Todd 28:37 So, because these Hancock autobiographies were published, in a non-scholarly way, I wanted to see the originals. I love seeing the misspellings, and often the way they wrote was how they talked. And they talked differently than, obviously, modern people, but it’s really wonderful how they talked. And that comes through and sometimes modern researchers who aren’t doing it exactly the way it should be done, they correct. Like, “Oh, they’re using the word, ain’t. We don’t want that. We’ll change that, too.” So, it’s now a nice, modern grammatical text.
Todd 29:40 Anyway, so that’s why I was looking at the Hancock journals, because he had just mentioned briefly Fanny Alger. Joseph Smith asked him when they left Kirtland, “Will you keep an eye on Fanny,” which is kind of odd because Fanny’s family was still there. She could have traveled with her parents. So that shows special interest Joseph Smith had. It’s one of these little problems that you want to figure out what’s going on. Why [is there] this special interest? By the way, at this point I had accepted Fanny Alger, as a wife of Joseph Smith. She was on Jenson’s list, and I had accepted her. Another early insider in Nauvoo polygamy was Benjamin Johnson and he talked about her being a plural wife of Joseph Smith. And it’s late, but again, [I don’t reject late sources.] Of course, at that point, it’s secondhand. He talked about Joseph Smith’s marriage to his sisters as a firsthand witness, but he wasn’t a firsthand witness of Fanny Alger marrying Joseph Smith. Anyway, I’m saying there were other sources for Fanny being married to Joseph Smith. So, I had accepted it at that point.
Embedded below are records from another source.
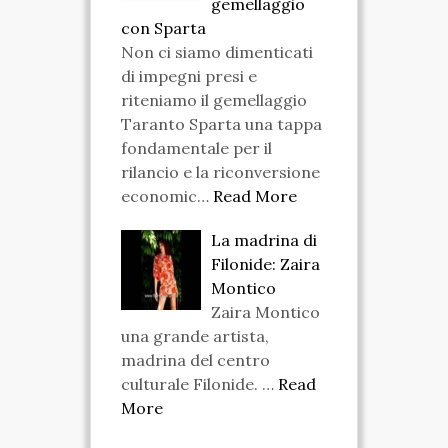
gemellaggio
con Sparta
Non ci siamo dimenticati
di impegni presi e
riteniamo il gemellaggio
Taranto Sparta una tappa
fondamentale per il
rilancio e la riconversione
economic…
Read More
La madrina di
Filonide: Zaira
Montico
Zaira Montico
una grande artista,
madrina del centro
culturale Filonide. …
Read
More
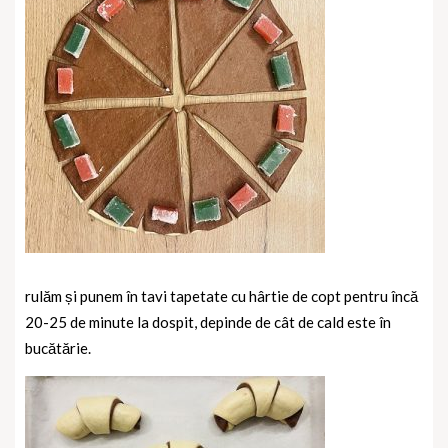
rulăm și punem în tavi tapetate cu hârtie de copt pentru încă
20-25 de minute la dospit, depinde de cât de cald este în
bucătărie.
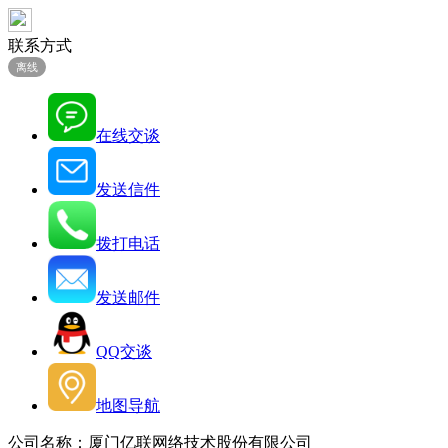
联系方式
离线
在线交谈
发送信件
拨打电话
发送邮件
QQ交谈
地图导航
公司名称：厦门亿联网络技术股份有限公司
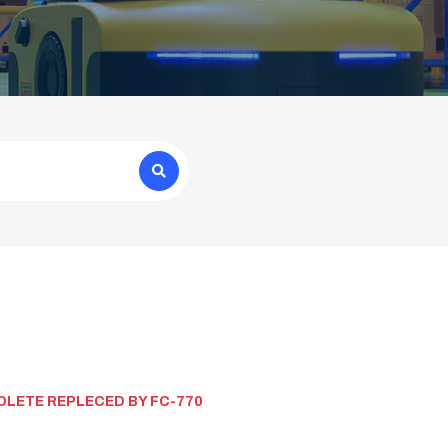
SOLETE REPLECED BY FC-770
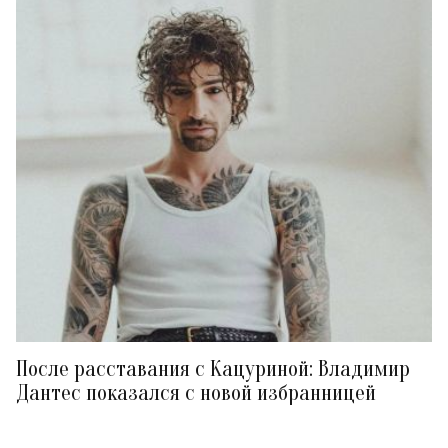
После расставания с Кацуриной: Владимир
Дантес показался с новой избранницей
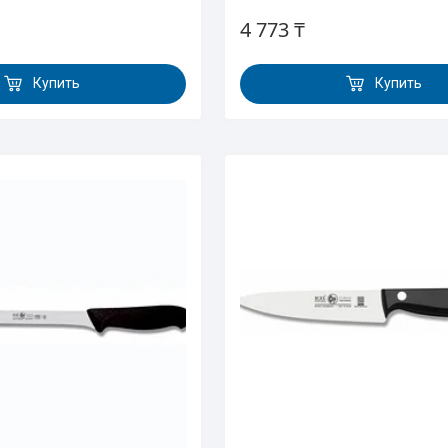
4 773 ₸
Купить
Купить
Todd 31:04 But I wanted to see. [In the Hancock memoirs,] are there primary documents behind these typewritten sources that had been published? And there were. So, you could have said, “Well, this may not be that important.” Because I had limited time. Because, this isn’t Fanny writing. It isn’t her brother writing. Anyway, I decided to look through [the Hancock autograph documents] and see what I could find. And the Levi Hancock document was about the same. It had that bit about, “Joseph asked me to take care of Fanny, when they left Kirtland.” But the Mosiah Hancock document, he had the section where he’s talking about his father. And he’s talking about his father being in Kirtland. Then, he started telling the story of how his father performed the marriage of Fanny Alger to Joseph Smith. I had never seen it anywhere else, so this was an exciting discovery for me. It wasn’t like I had made some adventurous journey to a long lost relative of Fanny Alger in Illinois or something like that. It was just there in the Church Archives. I was checking a document that had been published in a non-scholarly way. But, anyway, there’s this whole story, and the person who had published that Mosiah Hancock diary…
GT 33:03 They had left it out.
Todd 33:03 Yeah, they had edited it out.
GT 33:11 Wow.
…
Todd 34:03 So, Joseph Smith said to Levi, “Levi, will you help me marry Fanny? And if you do, I will help you marry Clarissa Reed.” So, Joseph Smith was making an agreement. You know, “I’ll help you with this, if you help me with this.”
Todd 34:25 And Levi Hancock said, “Yes. Okay. I’ll help you, Joseph.” I think. And it says, explicitly, that Levi performed a marriage ceremony.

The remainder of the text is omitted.